There is no reason to lump all medicine together in a MD degree /certification.
Why not have one certification for each common problem?
Why not? Symptom overlap springs to mind. Both anxiety and reflux can present 90% of the common symptoms of a heart attack. Get a reflux specialist when what you needed was a cardiologist and you're fucked. Labor costs also spring to mind. I can only imagine the look on some hospital administrator's face when the proposal to triple headcount comes across their desk.
Presumably you would structure such a medical system such that lower level practitioners would know enough to know when to escalate to an MD.
90% of medicine is stuff like people going to the doctor with the flu to get a sick note to stay home from work and instructions to rest and drink fluids. I don't think you need an MD for that.
You've literally described the current healthcare system in the US. Minute Clinic/NPs/PAs providing front line care.
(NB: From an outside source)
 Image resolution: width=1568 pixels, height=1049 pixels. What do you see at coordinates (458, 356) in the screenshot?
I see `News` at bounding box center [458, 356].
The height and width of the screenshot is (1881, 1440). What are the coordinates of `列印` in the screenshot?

It doesn't appear to be working well based on how our country's healthcare system ranks against other industrialized nations.
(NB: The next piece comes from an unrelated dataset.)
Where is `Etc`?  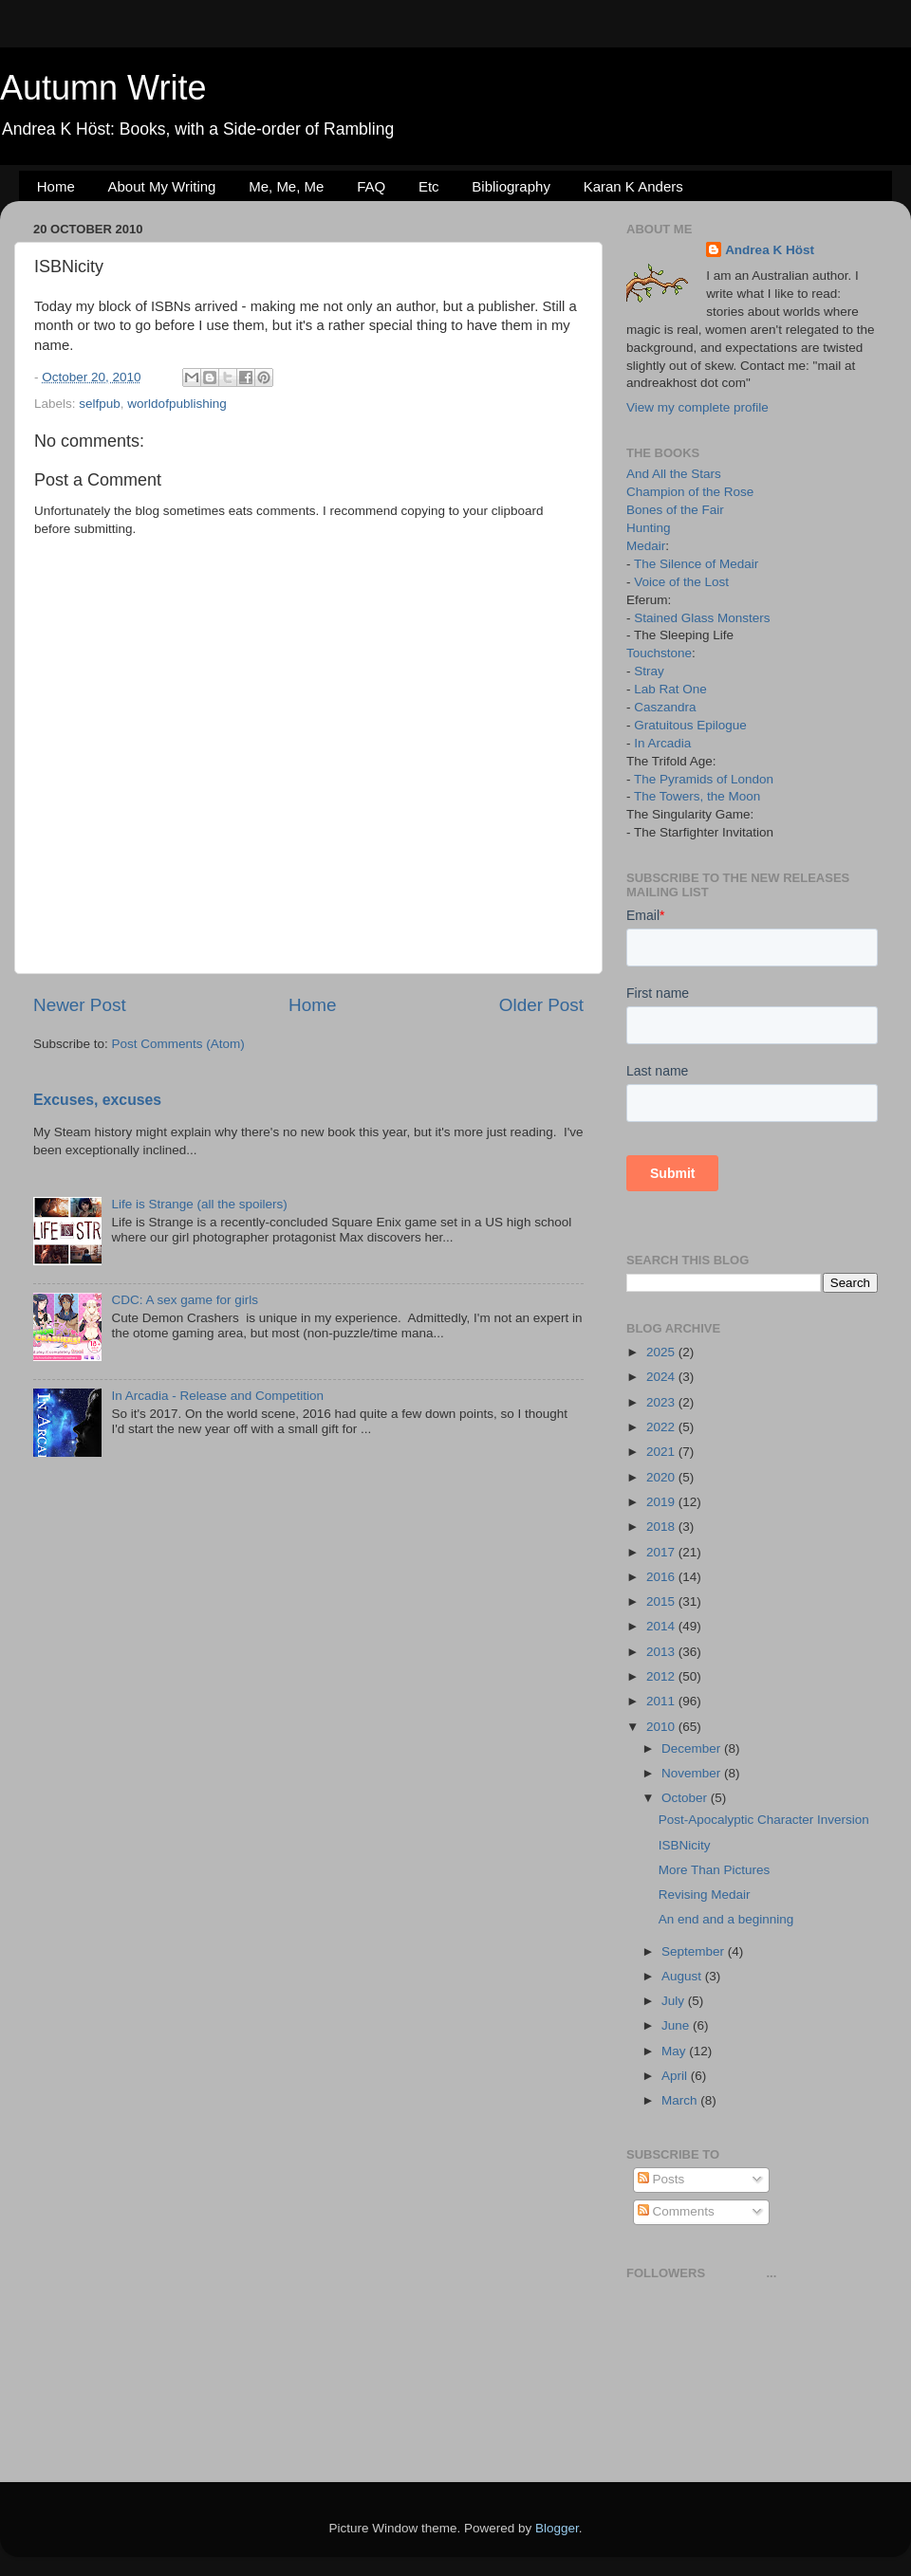 Etc is located at coordinates (428, 186).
I don't live in the US anymore, so it's hard for me to speak to the US healthcare system, but as an outsider it seems to me that the problems with the system stem from the incentive structure, and won't be fixed by any technology.
It seems to me the US healthcare system sits in this weird gap where it's not funded by private individuals, but it's also not publicly funded (excluding medicare/medicade/VA/tricare etc)
So it doesn't benefit from efficiencies of a single-payer system like the UK has, and it doesn't have to obey proper market forces either, since you have a bunch of for-profit entities in the middle, but the costs are obfuscated from the consumer unless you're unlucky enough not to have employer-funded health insurance.
So until you fix those core issues, I don't see how technological advancements are going to have much of an effect either positive or negative.
I don't disagree on any particular point except the notion that a medical AI represents an advancement. That claim would have to be studied extensively over decades.
We already have that structure to an extent. Much primary care for minor problems is delivered by a PA or NP. They are trained to escalate to an MD when necessary, although due to lack of training sometimes they miss things that an MD would have caught.
> due to lack of training sometimes they miss things that an MD would have caught.
It goes the other way as well. My aunt is an RN and she loves to tell the story about the time that a doctor was in such a rush one time she had to call his attention to the fact that his patient was dead.
Here's a fun question: would that be due to gross inattention on the doctor's part or gross overwork due to patient/provider ratios being skewed into bizarro world by cost-cutting measures on the part of the hospital?
You mean like how healthcare providers were relieved by advancing legions of PAs and NPs into general medicine? If that approach worked we would have seen improvements to healthcare metrics by now. We haven't.
We've already got NPs and PAs "picking up the slack" in the US. Prices are still outrageous for folks without health insurance and healthcare outcomes continue to decline. Adding another half-assed tool to the chain isn't how this gets fixed.
The US is not the only country with healthcare needs. There are plenty of developed nations with public health care systems which primarily suffer from scarcity rather than cost to patient, and AI could help with that.
So for example, a treatment plan might look like this:
1. Go to a GP and explain symptoms
2. GP orders some tests based on symptoms
3. GP refers you to a specialist based on test results
4. Specialist orders more tests
5. Specialist analyzes results and orders more tests, or prescribes treatment plan
6. Check in with specialist in weeks or months to evaluate results and update treatment
It seems to me that for many common issues, 1-4 could plausibly be replaced by AI guided care with minor downsides.
If you are normally spending a lot of time waiting between steps for a practitioner to become available, then it's going to be a net win for many people.
What about nursing? That seems to be the flip side where there isn't the protection of the cartel around doctors, so wages get driven to the floor and we see scarcity due to cost of living and mismanagement.